---------- Entries shown
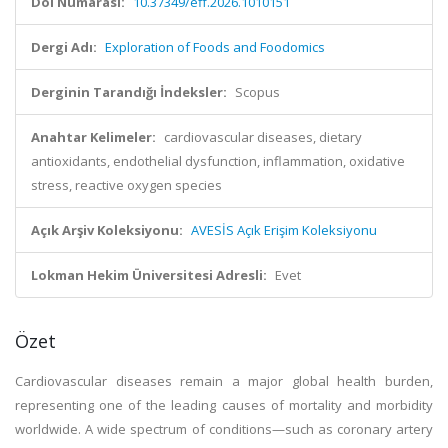
Doi Numarası:
10.37349/eff.2026.1010151
Dergi Adı:
Exploration of Foods and Foodomics
Derginin Tarandığı İndeksler:
Scopus
Anahtar Kelimeler:
cardiovascular diseases, dietary
antioxidants, endothelial dysfunction, inflammation, oxidative
stress, reactive oxygen species
Açık Arşiv Koleksiyonu:
AVESİS Açık Erişim Koleksiyonu
Lokman Hekim Üniversitesi Adresli:
Evet
Özet
Cardiovascular diseases remain a major global health burden,
representing one of the leading causes of mortality and morbidity
worldwide. A wide spectrum of conditions—such as coronary artery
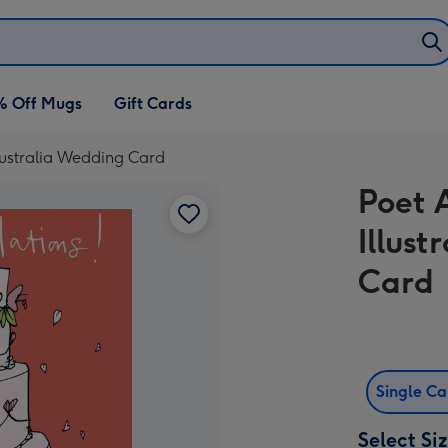
% Off Mugs
Gift Cards
 Australia Wedding Card
Poet 
Illus
Card
Single C
Select Si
--------------------
■ Required work
Among the entries above, which lines include "Açık"? List them all.

■ Answer
Açık Arşiv Koleksiyonu:
AVESİS Açık Erişim Koleksiyonu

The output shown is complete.